Então por favor, deputados, jornalistas, pais, maes e filhos cariocas…lembrem-se, o Brasil eh muito mais que o estado do Rio de Janeiro, e uma vez que o pais cresca, todos nos cresceremos.
Um abraco,
Guilherme M. de Paula
Jornalista
Totalmente de acordo.Parabéns, Deputado.
Jorge Vannier Ribeiro Alves
Advogado
Deputado Marcelo Itagiba.
É incrível o quanto nossos políticos omitem informações aos seus interesse. Vamos aos fatos:
Na Região Norte encontra-se a maior província mineral do mundo, entretanto, em que favorece a sua população ? … … …, quase nada pois toda a legislação direciona a arrecadação de impostos para a União. O Pará foi obrigado a se especializar em exportação de matérias primas e insumos básicos. É, hoje, o 2º Estado que mais gera divisas líquidas para o país. Devido a Lei Kandir, de 1997 – ano da privatização da Companhia Vale do Rio Doce, que é a maior empresa exportadora do país, utilizando em sua atividade os recursos naturais do Pará, como minério de ferro, manganês, cobre, bauxita, alumina, alumínio e caulim – esse tipo de exportação é isento de imposto estadual (leia-se ICMS), o Pará tem visto o trem partir carregado de riquezas sem nenhum efeito positivo para a sua população.
A Região Norte possui o maior potencial de geração de energia elétrica se comparada com todas as demais regiões, via Usinas Hidrelétricas, e abastece grande parte de sistema nacional de energia elétrica (todo interligado) e, em que favorece a sua população ? … … …, quase nada pois toda a legislação direciona a arrecadação de impostos para a União.

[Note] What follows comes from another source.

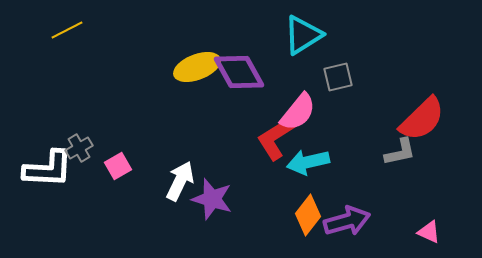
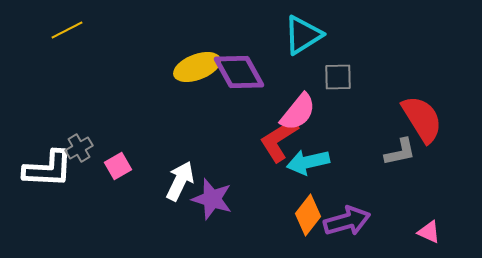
gray square: rotated 12 degrees clockwise
red semicircle: rotated 78 degrees counterclockwise
red L-shape: moved 3 px right, 2 px down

Chega-se a absurdos como em dezenas de Municípios da Região Norte em que as linhas de transmissão de energia elétrica passam sobre seus territórios sem no entanto, abastecer sua população que continua dependendo de “energia suja” e de baixa qualidade de usinas termo elétricas. O Estado é o quinto maior produtor de energia do país e o terceiro em energia bruta (resultante da diferença entre o que exporta e o que importa). Com Belo Monte, será o segundo ou, talvez, o primeiro, passando à frente de Minas Gerais e do Paraná. A transformação da energia bruta em produtos acabados não ocorrerá no Pará, o Estado que tem o maior potencial hidrelétrico do Brasil, mas nas unidades da federação que receberão a matéria prima. E como a transferência de energia bruta de um Estado brasileiro para outro é isenta de ICMS, a energia será mais barata no lugar que a recebe do que a produz. Por isso é que o Pará, sendo o segundo maior em território, sendo o nono em população, é apenas o 16º em IDH (Índice de Desenvolvimento Humano). Poderá ficar em situação ainda pior no futuro com projetos como Belo Monte. Assim torna-se simples dizer que a região Norte tem o menor IDH do país, sempre na dependência de outras regiões mais desenvolvidas. Além disso também é fácil dizer que a região Norte tem o menor índice cultural, a menor qualidade de ensino nos diversos níveis, o menor número de doutores, o menor …, o menor …, o menor … . SOMOS ESPOLIADOS DE NOSSAS RIQUEZAS !
É simples, mas egoísta, demagogo, hipócrita, injusto e desonesto convocar um grande contingente de cariocas para uma passeata, sem explicar TODA essa situação. TODA ESSA VERDADE. Nesse momento percebe-se claramente o quanto nossa classe política tem a capacidade e o desrespeito de manipular uma massa de ignorantes, em favor de seus interesses pessoais.